§ Task item:
Your answer should hold only the lines from the start of the data below through the line with "contaminación con salmonela", copied exactly, with pictures left out.

§ Study material:
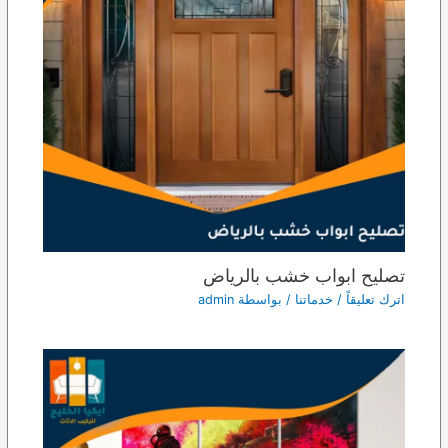
تصليح ابواب خشب بالرياض
اترك تعليقاً
/
خدماتنا
/ بواسطة
admin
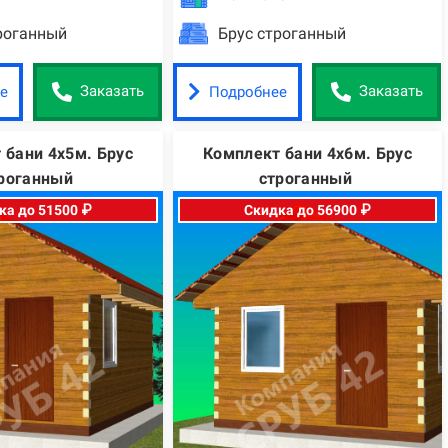
роганный
Брус строганный
е
Подробнее
Заказать
Заказать
 бани 4х5м. Брус
Комплект бани 4х6м. Брус
роганный
строганный
ка до 51500 ₽
Скидка до 56900 ₽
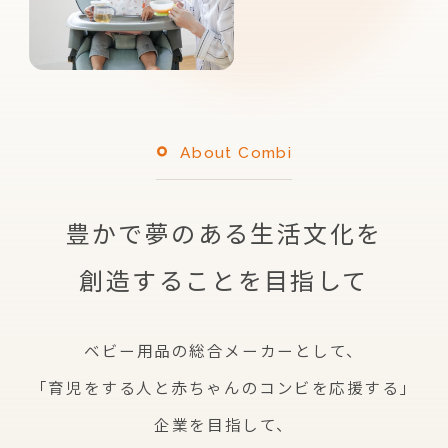
About Combi
豊かで夢のある生活文化を
創造することを目指して
ベビー用品の総合メーカーとして、
「育児をする人と赤ちゃんのコンビを応援する」
企業を
目指して、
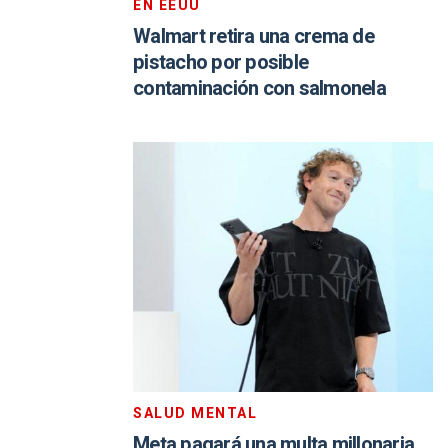
EN EEUU
Walmart retira una crema de
pistacho por posible
contaminación con salmonela
SALUD MENTAL
Meta pagará una multa millonaria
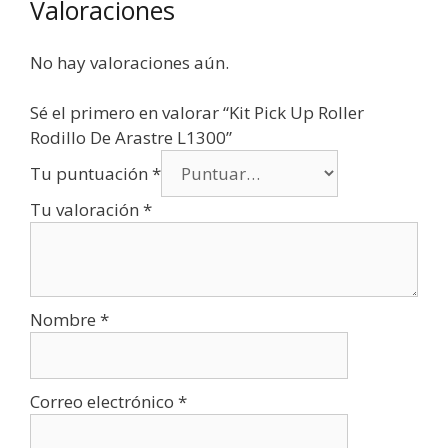
Valoraciones
No hay valoraciones aún.
Sé el primero en valorar “Kit Pick Up Roller
Rodillo De Arastre L1300”
Tu puntuación
*
Tu valoración
*
Nombre
*
Correo electrónico
*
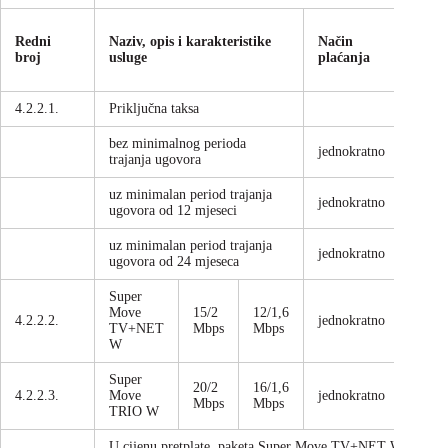
Cijen
Redni
Naziv, opis i karakteristike
Način
bez
broj
usluge
plaćanja
PDV
u K
4.2.2.1.
Priključna taksa
bez minimalnog perioda
jednokratno
100,0
trajanja ugovora
uz minimalan period trajanja
jednokratno
49,00
ugovora od 12 mjeseci
uz minimalan period trajanja
jednokratno
1,00
ugovora od 24 mjeseca
Super
Move
15/2
12/1,6
4.2.2.2.
jednokratno
41,03
TV+NET
Mbps
Mbps
W
Super
20/2
16/1,6
4.2.2.3.
Move
jednokratno
42,74
Mbps
Mbps
TRIO W
U cijenu pretplate paketa Super Move TV+NET W i Sup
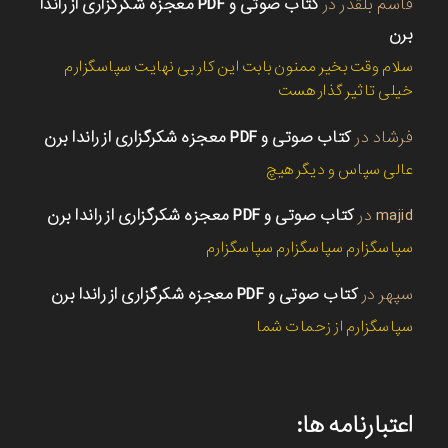
قاسم بلقدر
در
کتاب صوتی و PDF معجزه شکرگزاری از راندا
برن
سلام وقت بخیر ممنون بابت این کار بی نهایت سپاسگزارم
خیلی تاثیر گذار هست
فرشاد
در
کتاب صوتی و PDF معجزه شکرگزاری از راندا برن
عالی سپاس و دیگر هیچ
majid
در
کتاب صوتی و PDF معجزه شکرگزاری از راندا برن
سپاسگزارم سپاسگزارم سپاسگزارم
سپهر
در
کتاب صوتی و PDF معجزه شکرگزاری از راندا برن
سپاسگزارم از زحمات شما
اعتبارنامه ها:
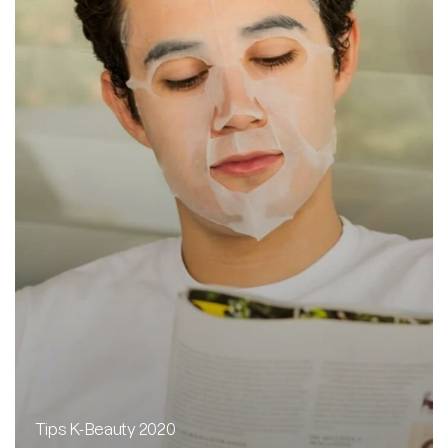
Tips K-Beauty 2020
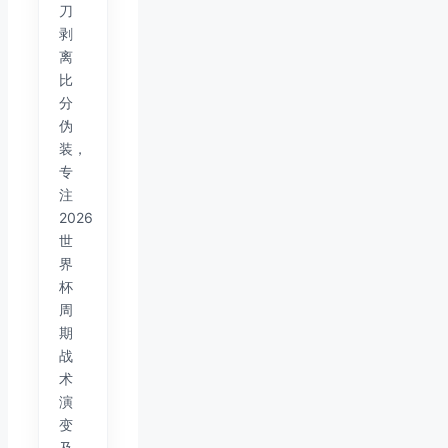
刀
剥
离
比
分
伪
装，
专
注
2026
世
界
杯
周
期
战
术
演
变
及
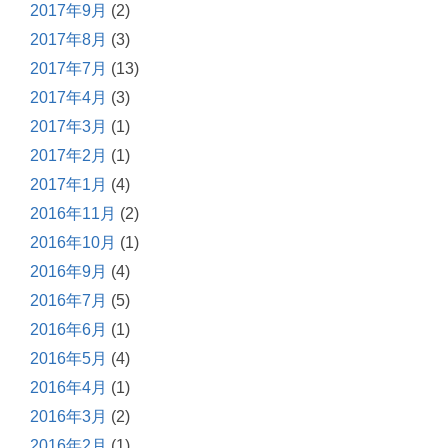
2017年9月
(2)
2017年8月
(3)
2017年7月
(13)
2017年4月
(3)
2017年3月
(1)
2017年2月
(1)
2017年1月
(4)
2016年11月
(2)
2016年10月
(1)
2016年9月
(4)
2016年7月
(5)
2016年6月
(1)
2016年5月
(4)
2016年4月
(1)
2016年3月
(2)
2016年2月
(1)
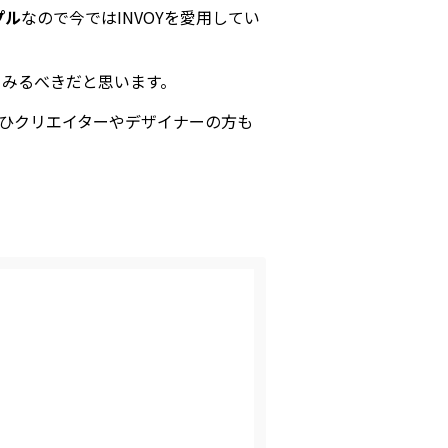
プル
なので今ではINVOYを愛用してい
てみるべきだと思います。
ぜひクリエイターやデザイナーの方も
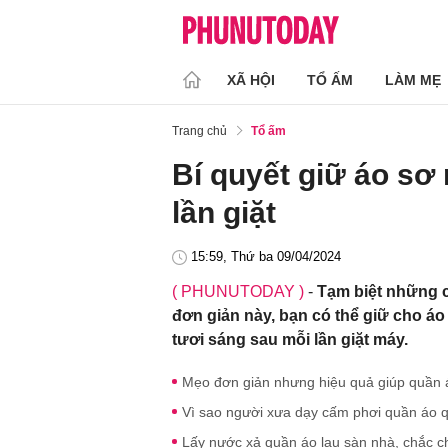
XÃ HỘI
TỔ ẤM
LÀM MẸ
Trang chủ
Tổ ấm
Bí quyết giữ áo sơ
lần giặt
15:59, Thứ ba 09/04/2024
( PHUNUTODAY )
-
Tạm biệt những c
đơn giản này, bạn có thể giữ cho á
tươi sáng sau mỗi lần giặt máy.
Mẹo đơn giản nhưng hiệu quả giúp quần á
Vì sao người xưa dạy cấm phơi quần áo qu
Lấy nước xả quần áo lau sàn nhà, chắc ch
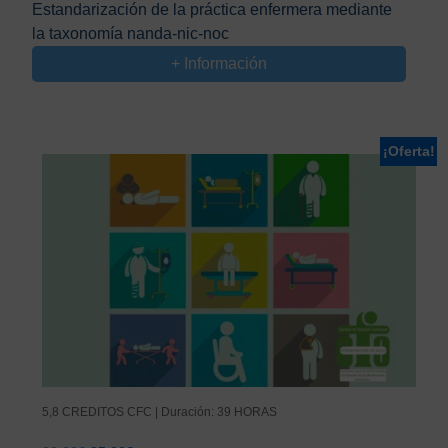
Estandarización de la práctica enfermera mediante
original
actual
la taxonomía nanda-nic-noc
era:
es:
65,00€.
25,00€.
+ Información
¡Oferta!
5,8 CREDITOS CFC | Duración: 39 HORAS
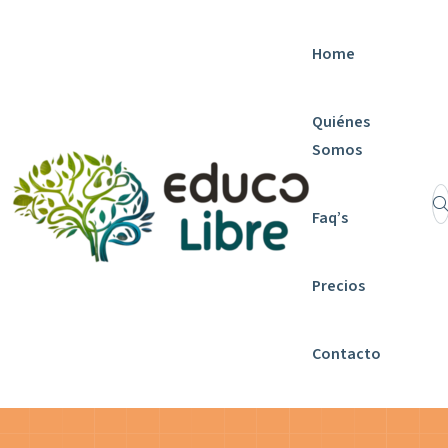
Home
Quiénes
Somos
Faq’s
Precios
Contacto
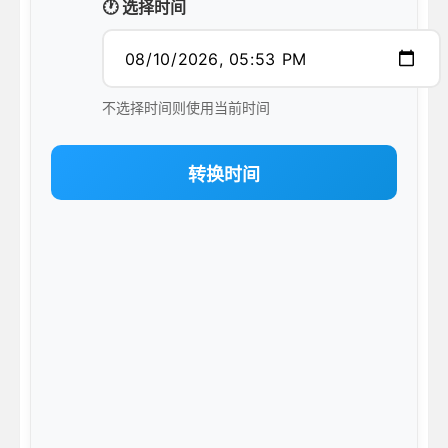
🕐 选择时间
不选择时间则使用当前时间
转换时间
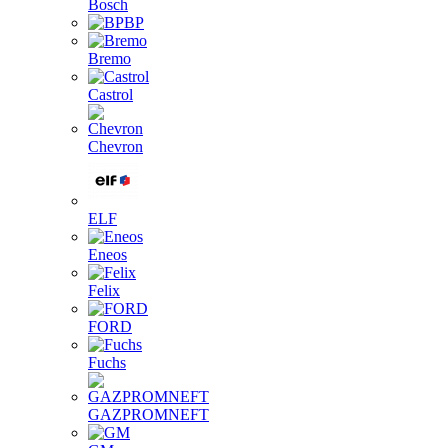
Bosch
BP
Bremo
Castrol
Chevron
ELF
Eneos
Felix
FORD
Fuchs
GAZPROMNEFT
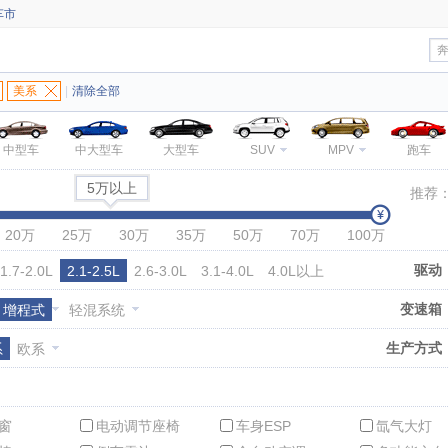
车市
美系
|
清除全部
中型车
中大型车
大型车
SUV
MPV
跑车
5万以上
推荐
20万
25万
30万
35万
50万
70万
100万
驱动
1.7-2.0L
2.1-2.5L
2.6-3.0L
3.1-4.0L
4.0L以上
变速箱
增程式
轻混系统
生产方式
系
欧系
窗
电动调节座椅
车身ESP
氙气大灯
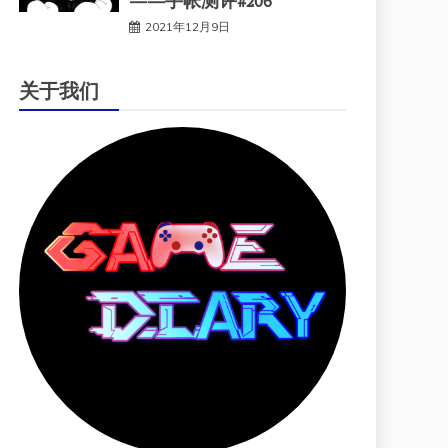
——手帐测评#206
2021年12月9日
关于我们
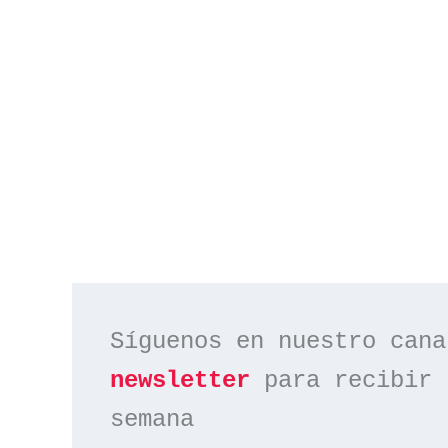
Síguenos en nuestro cana
newsletter
 para recibir 
semana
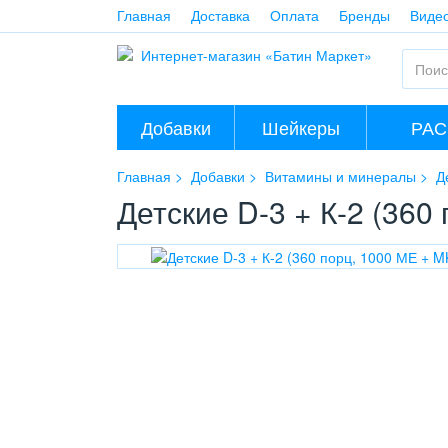
Главная
Доставка
Оплата
Бренды
Виде
Добавки
Шейкеры
РА
Главная
Добавки
Витамины и минералы
Д
Детские D-3 + К-2 (360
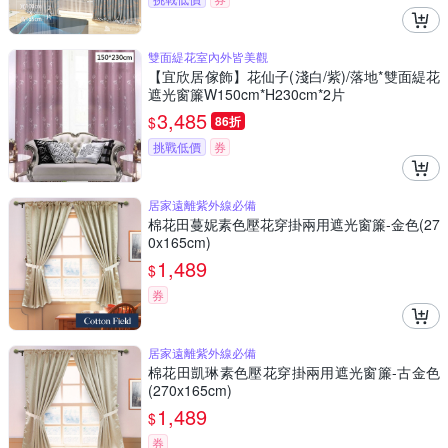
雙面緹花室內外皆美觀
【宜欣居傢飾】花仙子(淺白/紫)/落地*雙面緹花
遮光窗簾W150cm*H230cm*2片
3,485
$
86折
挑戰低價
券
居家遠離紫外線必備
棉花田蔓妮素色壓花穿掛兩用遮光窗簾-金色(27
0x165cm)
1,489
$
券
居家遠離紫外線必備
棉花田凱琳素色壓花穿掛兩用遮光窗簾-古金色
(270x165cm)
1,489
$
券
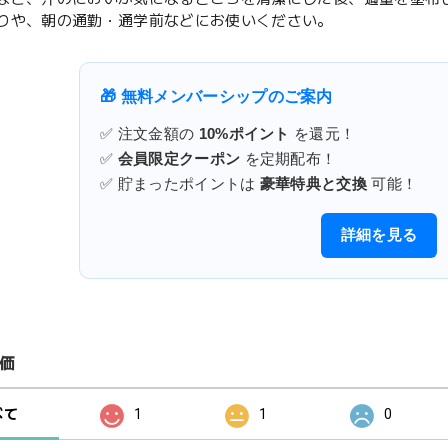
りや、朝の通勤・通学前などにお使いください。
🎁 無料メンバーシップのご案内
✅ 注文金額の
10%ポイント
を還元！
✅
会員限定クーポン
を定期配布！
✅ 貯まったポイントは
豪華特典と交換
可能！
詳細を見る
価
べて
1
1
0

§ Reply to the task:
تصليح ابواب خشب بالرياض
اترك تعليقاً
/
خدماتنا
/ بواسطة
admin
роганный
Брус строганный
е
Подробнее
Заказать
Заказать
 бани 4х5м. Брус
Комплект бани 4х6м. Брус
роганный
строганный
ка до 51500 ₽
Скидка до 56900 ₽
About Combi
豊かで夢のある生活文化を
創造することを目指して
ベビー用品の総合メーカーとして、
「育児をする人と赤ちゃんのコンビを応援する」
企業を
目指して、
EN EEUU
Walmart retira una crema de
pistacho por posible
contaminación con salmonela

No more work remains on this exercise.